Aujourd’hui nous entrons en Carême. Ce temps de la liturgie que l’Église nous offre d’année en année est une vraie retraite annuelle. Un temps qui nous est offert en vue d’appartenir davantage au Christ. Cela est vrai pour les catéchumènes qui se préparent à recevoir le baptême pendant le temps pascal. C’est vrai aussi pour les baptisés de vieille date qui sont appelés à se préparer à vivre toujours mieux la grâce baptismale. Tous nous sommes appelés. Telle est notre vocation commune aux baptisés et aux futurs baptisés, d’être appelés à la sainteté par le Christ. Le Père nous appelle à suivre son Fils, le Christ notre Sauveur, dans la puissance de l’Esprit Saint. Nous le savons, nous en faisons l’expérience quotidiennement, atteindre la sainteté par nous-mêmes est absolument impossible. L’aide de l’Esprit, vivant au cœur même de notre cœur, ou attirant déjà les catéchumènes vers le Christ, cet Esprit nous est indispensable. L’Esprit Saint est véritablement le maître de l’impossible. Au cours de ce Carême, laissons-nous guider par lui et soyons dociles à toutes ses impulsions, à toutes ses motions, aux lumières qu’il ne manque pas de donner à nos consciences. Apprenons, jour après jour, avec attention, à collaborer avec l’Esprit Saint. Alors nous parviendrons à nous laisser réconcilier avec Dieu selon l’invitation de l’Apôtre et à vivre davantage de notre grâce baptismale.

L’Évangile de ce premier jour de Carême nous indique quelques moyens pour répondre à l’attente de ce Dieu qui ne cesse de nous appeler. Partager avec les plus démunis de nos frères, puisque nous sommes tous les enfants d’un même Père. Prier dans le secret celui qui veut nous révéler sa présence et sa proximité à nos côtés. Jeûner dans la discrétion pour que notre désir de Dieu prenne le pas sur des désirs plus secondaires et que nous devenions plus conscients que l’homme ne vit pas seulement de pain, mais, comme Jésus l’a dit, de toute parole qui sort de la bouche de Dieu. Le jeûne nous ramène à l’essentiel, au désir le plus profond qui habite notre cœur et qui est la communion avec notre Dieu. Transformés avant tout par notre ouverture à la grâce plus que par notre ascèse, nous pourrons progresser sur le chemin de la sainteté et être capable de faire mieux connaître le Sauveur autour de nous – puisque j’ai eu la joie d’apprendre que votre paroisse voulait vivre un Carême missionnaire.

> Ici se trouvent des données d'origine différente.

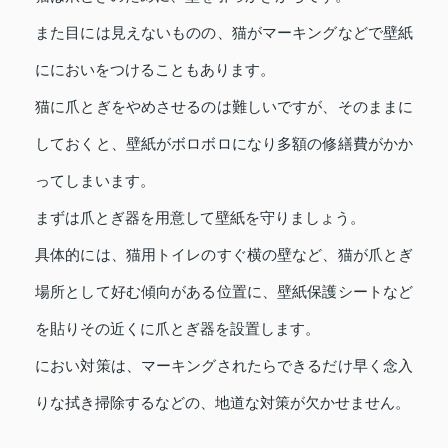
また目には見えないものの、猫がマーキングなどで壁紙
ににおいをつけることもあります。
猫に爪とぎをやめさせるのは難しいですが、そのままに
しておくと、壁紙がボロボロになり多額の修繕費がかか
ってしまいます。
まずは爪とぎ器を用意して壁紙を守りましょう。
具体的には、猫用トイレのすぐ横の壁など、猫が爪とぎ
場所として好む傾向がある位置に、壁紙保護シートなど
を貼りその近くに爪とぎ器を設置します。
におい対策は、マーキングされたらできるだけ早く念入
りな拭き掃除するなどの、地道な対策が欠かせません。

Dans le contexte actuel que traverse l’Église avec les révélations de divers scandales liés à toutes sortes d’abus, il est urgent de prendre au sérieux l’appel à la conversion que notre Seigneur nous adresse à travers la liturgie de ce jour. L’Église – je tiens à le dire – n’est pas un groupement humain mené par une majorité de responsables homosexuels ou pédocriminels comme certains médias voudraient le faire croire à l’ensemble de la planète. L’Église est le Corps du Christ visible aujourd’hui, constituée d’hommes et de femmes qui sont pécheurs et qui sont en marche sur le chemin de la sainteté. Je crois pouvoir affirmer que le Pape François prend les moyens de venir au secours des victimes et veut que la justice soit exercée à l’encontre des criminels mieux que par le passé. Tous les évêques prennent conscience de situations souvent ignorées et dramatiques. Il est clair que les évêques seront appelés dans les années qui viennent à prendre soin des victimes avec le plus grand sérieux et d’empêcher les coupables de continuer à nuire, comme c’est déjà le cas en France depuis l’an 2000.

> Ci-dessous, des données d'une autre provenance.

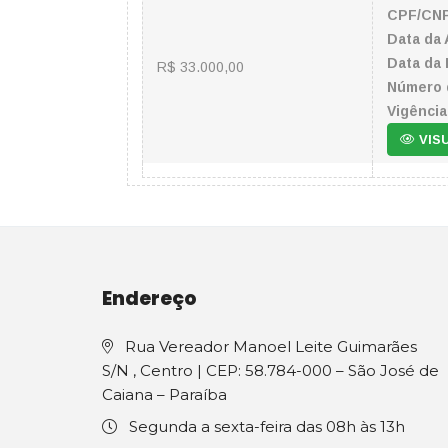
CPF/CNP
Data da 
Data da 
R$ 33.000,00
Número 
Vigência
VIS
Endereço
Rua Vereador Manoel Leite Guimarães
S/N , Centro | CEP: 58.784-000 – São José de
Caiana – Paraíba
Segunda a sexta-feira das 08h às 13h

Il nous faut prier pour que cette œuvre de purification que l’Église entreprend avec courage et loyauté, dans la honte, la tristesse et l’humiliation s’accomplisse. Je tiens à affirmer, en tant qu’évêque, que plus de 90% des prêtres et des consacrés vivent dignement et cherchent quotidiennement à vivre leur chemin de sainteté. Je veux publiquement renouveler ma confiance aux prêtres qui sont ici et qui, pour moi ce soir, représentent l’ensemble de mon presbyterium. Demandons à Dieu que cette œuvre de purification porte du fruit non seulement au sein de l’Église mais aussi dans la société civile.

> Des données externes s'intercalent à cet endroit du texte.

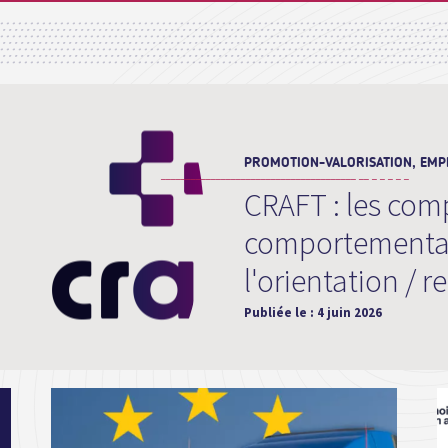
PROMOTION-VALORISATION, EMPL
CRAFT : les com
comportemental
l'orientation / 
Publiée le :
4 juin 2026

Il n’est pas honnête, comme le font certains, de réduire l’Église à ses fautes, à notre péché. L’Église annonce une Bonne Nouvelle qui nourrit la foi de tous les chrétiens. L’Église entretient une vraie charité qui prend la défense des plus petits et met debout les plus défavorisés, et cela dans le monde entier. L’Église, à toutes les époques, aujourd’hui encore, produit des saints qui, en témoignant du Christ, apportent l’Espérance à un grand nombre.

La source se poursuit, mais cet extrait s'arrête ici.